I see, while we use DW_OP_const for DIGlobalVariableExpression(), there is no canonical way to express a llvm.dbg.value that doesn't bind an SSA value. llvm.dbg.value(undef) has a special meaning, and llvm.dbg.value(null) is treated like undef.

llvm/test/DebugInfo/X86/convert-linked.ll
22–25

This looks wrong: What is a DW_OP_deref of the constant 32 supposed to be?

aprantl added inline comments.Jul 30 2021, 11:16 AM
llvm/unittests/IR/MetadataTest.cpp
2912

Thanks! Assuming these are dwarf expression ops, could spell them out here using the Dwarf.def enums? Or does that mess with the macro? If so, maybe we could at least add a comment expanding the raw numbers.

probinson added inline comments.Aug 2 2021, 8:31 AM
llvm/test/DebugInfo/X86/convert-linked.ll
22–25

It is supposed to be a way to keep the constant folder from firing. It doesn't "mean" anything. I can add a comment that says so?

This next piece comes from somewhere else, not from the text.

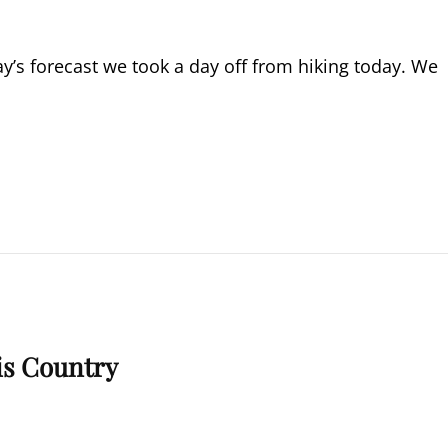
y’s forecast we took a day off from hiking today. We
is Country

llvm/unittests/IR/MetadataTest.cpp
2912

The values are parameters to the APInt ctor, meaning 32-bits wide with value 117 as input, and 32-bits wide with value 117 as output, and 1 element remaining in the expression afterward. I don't pass the APInt directly because the macro expansion needs to know the bit-width of the result independently. I suppose it could become
EXPECT_EXPR_FOLD(APInt(32, 117), APInt(32, 117), 32, 1)
if that would be easier to read?

aprantl added inline comments.Aug 2 2021, 4:30 PM
llvm/test/DebugInfo/X86/convert-linked.ll
22–25

I see. A comment explaining the reason for the strange expression would definitely help someone who needs to maintain the testcase later. Maybe we could even use something more neutral like DW_OP_lit0 DW_OP_plus if that also works?

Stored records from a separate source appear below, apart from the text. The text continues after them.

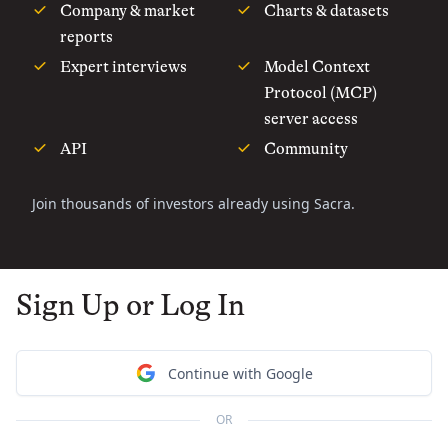
Company & market
Charts & datasets
reports
Expert interviews
Model Context
Protocol (MCP)
server access
API
Community
Join thousands of investors already using Sacra.
Sign Up or Log In
Continue with Google
OR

probinson updated this revision to Diff 363783.Aug 3 2021, 9:49 AM

Add commentary to help explain test fragility, and use operators that make more sense.
Rename the helper macro in the unit test to try to make the nature of its arguments clearer.

probinson marked 2 inline comments as done.Aug 3 2021, 9:52 AM
probinson added inline comments.
llvm/unittests/IR/MetadataTest.cpp
2912

Changed the macro name, in case that helps. Let me know if APInt arguments would make it clearer.

aprantl accepted this revision.Aug 4 2021, 3:45 PM
This revision is now accepted and ready to land.Aug 4 2021, 3:45 PM
This revision was landed with ongoing or failed builds.Aug 5 2021, 6:14 AM
This revision was automatically updated to reflect the committed changes.